*** Exercise data ***

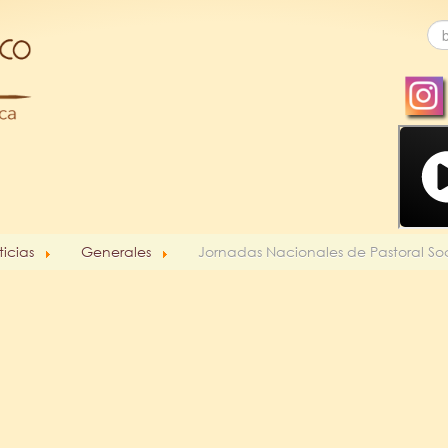
ticias
Generales
Jornadas Nacionales de Pastoral Soc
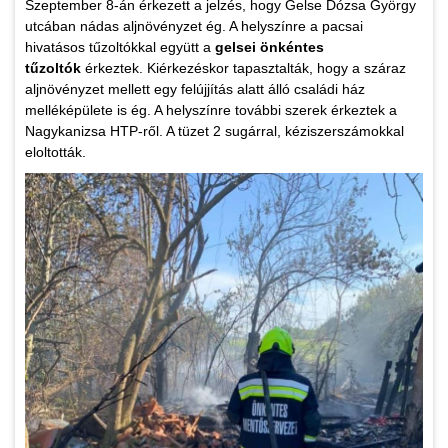
Szeptember 8-án érkezett a jelzés, hogy Gelse Dózsa György
utcában nádas aljnövényzet ég. A helyszínre a pacsai
hivatásos tűzoltókkal együtt a
gelsei önkéntes
tűzoltók
érkeztek. Kiérkezéskor tapasztalták, hogy a száraz
aljnövényzet mellett egy felújjítás alatt álló családi ház
melléképülete is ég. A helyszínre további szerek érkeztek a
Nagykanizsa HTP-ről. A tüzet 2 sugárral, kéziszerszámokkal
eloltották.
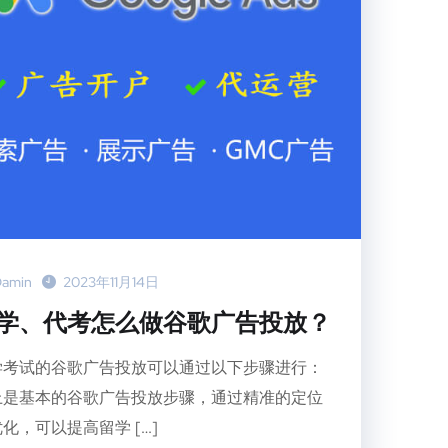
amin
2023年11月14日
学、代考怎么做谷歌广告投放？
学考试的谷歌广告投放可以通过以下步骤进行：
上是基本的谷歌广告投放步骤，通过精准的定位
化，可以提高留学 […]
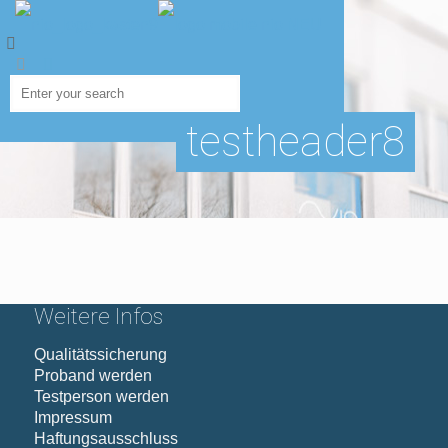
testheader8
Weitere Infos
Qualitätssicherung
Proband werden
Testperson werden
Impressum
Haftungsausschluss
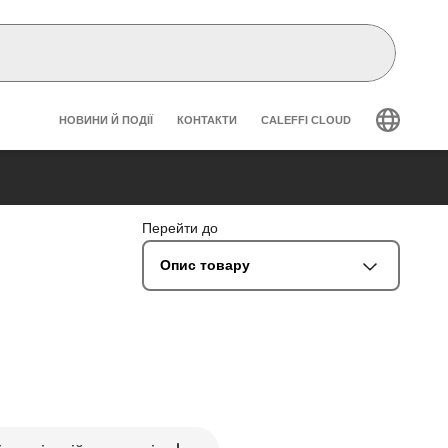
Header secondary navigation
НОВИНИ Й ПОДІЇ
КОНТАКТИ
CALEFFI CLOUD
Перейти до
Опис товару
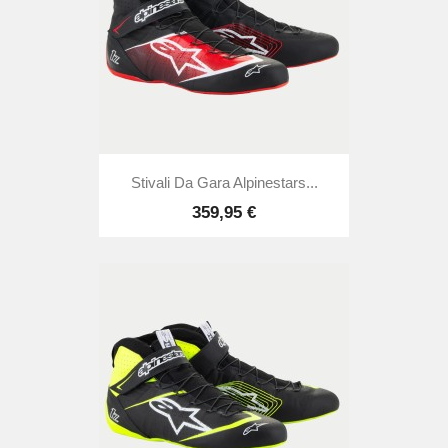
Stivali Da Gara Alpinestars...
359,95 €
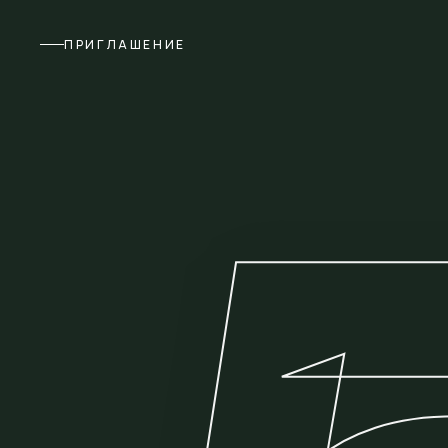
ПРИГЛАШЕНИЕ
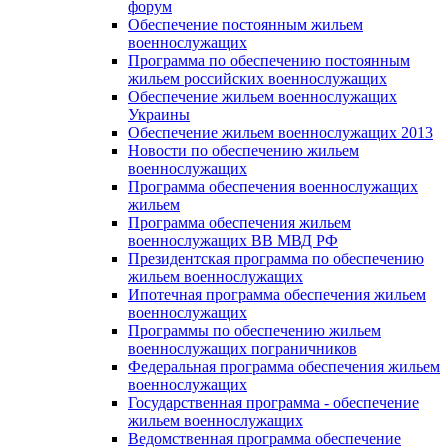
форум
Обеспечение постоянным жильем
военнослужащих
Программа по обеспечению постоянным
жильем российских военнослужащих
Обеспечение жильем военнослужащих
Украины
Обеспечение жильем военнослужащих 2013
Новости по обеспечению жильем
военнослужащих
Программа обеспечения военнослужащих
жильем
Программа обеспечения жильем
военнослужащих ВВ МВД РФ
Президентская программа по обеспечению
жильем военнослужащих
Ипотечная программа обеспечения жильем
военнослужащих
Программы по обеспечению жильем
военнослужащих пограничников
Федеральная программа обеспечения жильем
военнослужащих
Государственная программа - обеспечение
жильем военнослужащих
Ведомственная программа обеспечение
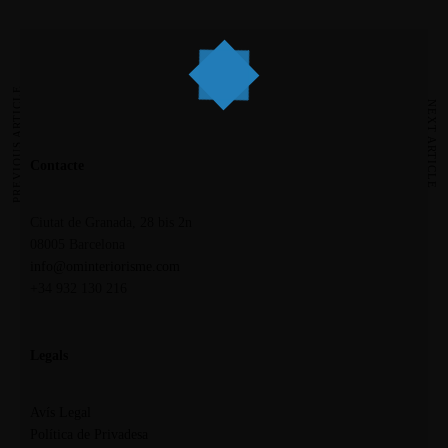
PREVIOUS ARTICLE
NEXT ARTICLE
Contacte
Ciutat de Granada, 28 bis 2n
08005 Barcelona
info@ominteriorisme.com
+34 932 130 216
Legals
Avís Legal
Política de Privadesa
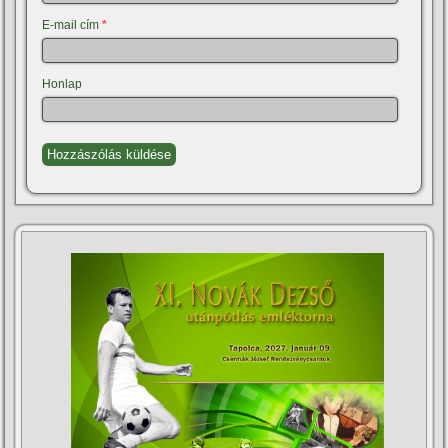
E-mail cím
*
Honlap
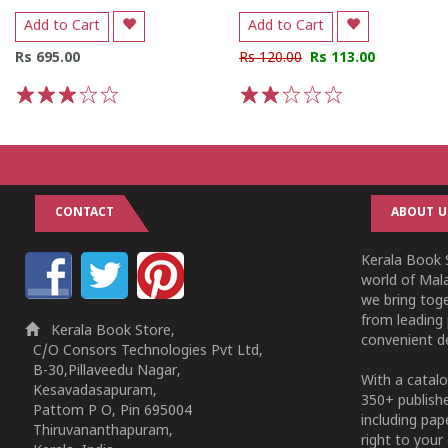
Add to Cart
Add to Cart
Rs 695.00
Rs 120.00
Rs 113.00
1
2
3
4
5
1
2
3
4
5
CONTACT
ABOUT U
Kerala Book S
world of Mala
we bring tog
from leading 
Kerala Book Store,
convenient de
C/O Consors Technologies Pvt Ltd,
B-30,Pillaveedu Nagar,
With a catalo
Kesavadasapuram,
350+ publish
Pattom P O, Pin 695004
including pa
Thiruvananthapuram,
right to your 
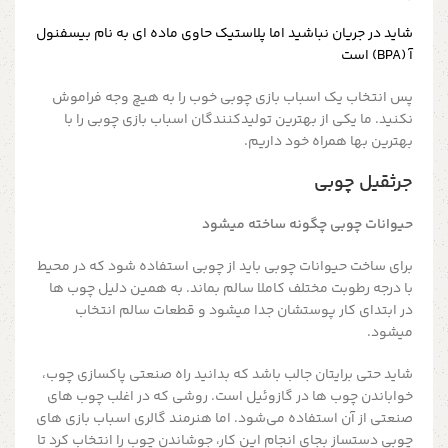
شاید در جریان نباشید اما پلاستیک حاوی ماده ای به نام بیسفنول
آ (BPA) است
پس انتخاب یک اسباب بازی چوبی خوب را به هیچ وجه فراموش
نکنید. ما یکی از بهترین تولیدکنندگان اسباب بازی چوبی را با
بهترین بها همراه خود داریم.
جرثقیل چوبی
حیوانات چوبی چگونه ساخته میشود
برای ساخت حیوانات چوبی باید از چوبی استفاده شود که در محیط
با درجه رطوبت مختلف کاملا سالم بماند. به همین دلیل چوب ها
در ابتدای کار پوستشان جدا میشود و قطعات سالم انتخاب
میشود.
شاید حتی برایتان جالب باشد که بدانید راه صنعتی پاکسازی چوب،
خواباندن چوب ها در گازوئیل است. روشی که در اغلب چوب های
صنعتی از آن استفاده می‌شود. اما هنرمند گالری اسباب بازی های
چوبی دستساز بجای انجام این کار، جوشاندن چوب را انتخاب کرد تا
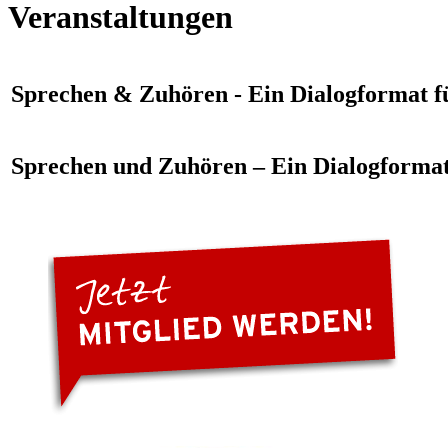
Veranstaltungen
Sprechen & Zuhören - Ein Dialogformat fü
Sprechen und Zuhören – Ein Dialogformat 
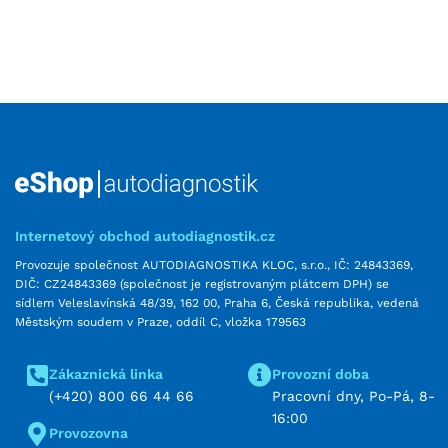
Internetový obchod autodiagnostik.cz
Provozuje společnost AUTODIAGNOSTIKA KLOC, s.r.o., IČ: 24843369,
DIČ: CZ24843369 (společnost je registrovaným plátcem DPH) se
sídlem Veleslavínská 48/39, 162 00, Praha 6, Česká republika, vedená
Městským soudem v Praze, oddíl C, vložka 179563
Zákaznická linka
Provozní doba
(+420) 800 66 44 66
Pracovní dny, Po-Pá, 8-
16:00
Provozovna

*** End of Exercise data ***

### Task prompt
Look through the material and copy each line that has "helyszínre".

### Answer box
utcában nádas aljnövényzet ég. A helyszínre a pacsai
melléképülete is ég. A helyszínre további szerek érkeztek a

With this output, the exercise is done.